However, „Open Access“ does not work in closed systems. The core concerns behind this are of a grassroots democratic nature and are based on self-organisation. It is about people alone and in groups having free access to the opportunities for design and development – from whatever: Software, soft ice cream or alternative mobility, medicine, research. It is not just about free access to information, but about the freedom of design, communication, collaboration and networking – the most unrestricted possible networking of all who inform and help each other through these activities: People who work together to solve current social, economic, cultural or scientific problems. It is also about shaping and changing the rules together, about what „Open“ should be and how it is practiced. It is about a new principle of society, as Stephan Lessenich, for example, outlines.

It’s not about new teaching aids. It is about saying goodbye to teaching

Open Access“ and „Open Resources“ are not about making teaching materials available free of charge. It is a question of abolishing teaching materials as such. Open access to teaching materials and open exchange between teachers does not change the fact that teaching professions continue to teach with the help of teaching materials. However, „Open“ is not about organizing a new method management within a closed system. Teaching and testing do not become different through „Open“, they become superfluous. „Open“ means that in matters of „knowledge“ nothing is presented any more, but that the core task of a community is to form knowledge. However the education system is not built for that. To this day, it assumes with a willful stubbornness that knowledge can be conveyed as a finished product. Now wait, oh wonder „Open“. When a human being or a system wants to follow the paradigm shift from apparent mediation to collaborative creation, it first has to realize the difference between data, information and knowledge, for to practice this difference together with others.

The emperor’s new clothes

„Open Education“, as it is euphorically proclaimed by the education system, is not taken as an opening of closed teaching and educational processes, plans and methods to the „outside world“ in a society that is completely newly formed by the paradigm of networking. Rather, it is a disguised attempt to enhance and thus „salvage“ the existing teaching culture, which itself does not become „open“ by its very nature (even „open prison“ is prison), but more of what it already is: gate keeping at the portals of the closed system.

„Open Book exams“ are essentially the same concept as „Closed Book exams“. They are and will remain tests with the aim of certification and selection – as they are features of closed systems. The same applies to curricula and timetables and to the internal design of school subjects, which also remain just subjects, according to structure and intention. In the imagined ideal case, the subject of „English“ and every other subject „opens up“ to other subjects, and there is solemn talk of „interdisciplinarity“ and „transdisciplinarity“, but not of what „open“ actually means: overcoming the disciplinarity of the old school and jointly inventing new, contemporary and solution-oriented formats of collaboration.

The concept of teaching (imparting knowledge) as the core structure and core process of the educational system in all its („open“ or closed) forms is not compatible with the ways in which knowledge is constructed and designed in the contexts of digital transformation.

Teaching is not „open“ by its very nature. It thrives on the opposite intention. Teaching does not allow learning and practicing categorizing (as one of the core competencies of knowledge work), because teaching itself categorizes. Teaching does not allow learning of selection and assignment (of information, meaning, etc.), because teaching selects and assigns itself. Teaching does not open the horizon of what already exists to the possible, but reduces what is possible to what is manageable for evaluation. It exchanges the horizon for the edge of the plate. Flowery formulation: It teaches the subtle dust-removal from paper flowers instead of growing roses (Hans Küng).
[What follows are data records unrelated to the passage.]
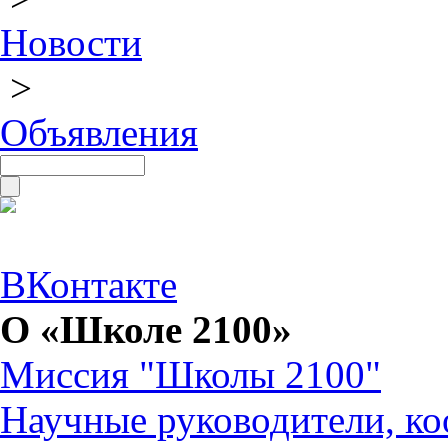
Новости
>
Объявления
ВКонтакте
О «Школе 2100»
Миссия "Школы 2100"
Научные руководители, ко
A look into the internet shows: Change is everywhere on its way

In view of the increasingly felt helplessness of many people and the feeling of being powerlessly at the mercy of the digital age, the urgency of abolishing the classical teaching worlds can no longer be denied. It is no longer acceptable to lock people up in greenhouses on the pretext that they would otherwise drown in the cloudbursts of the information age. It must end quickly that we force people from the moment they can walk into systems in which they do not learn to distinguish and to think uprightly. Systems in which they are continuously supplied with knowledge packages declared as right and wrong and as important and unimportant instead. Systems in which they learn nothing more than to consider these categories for true and to become critical only within these given polarities – and then fail for the rest of their lives because of the complexity and ambiguity of the real world.
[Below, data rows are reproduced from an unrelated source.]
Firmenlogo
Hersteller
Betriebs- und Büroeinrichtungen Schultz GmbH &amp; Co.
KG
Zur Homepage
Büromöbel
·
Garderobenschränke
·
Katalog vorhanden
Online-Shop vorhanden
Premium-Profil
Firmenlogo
We will very soon stop using a lot of energy to develop new gimmicks and methods in order to save these „minting institutions“ called schools into a future that expects different abilities from us in almost all aspects of life than the educational system imparts. Hence we have to stop constantly asking the question of what should or will be instead of school. There is no answer to that at the moment and that is why, as long as we ask this question, we always end up where we are and not on the road to where we should be. We do not need another school or a new school, and we do not need teachers with different qualifications. It is completely pointless to continue to believe in and hold on to structures that are dissolving so conspicuously.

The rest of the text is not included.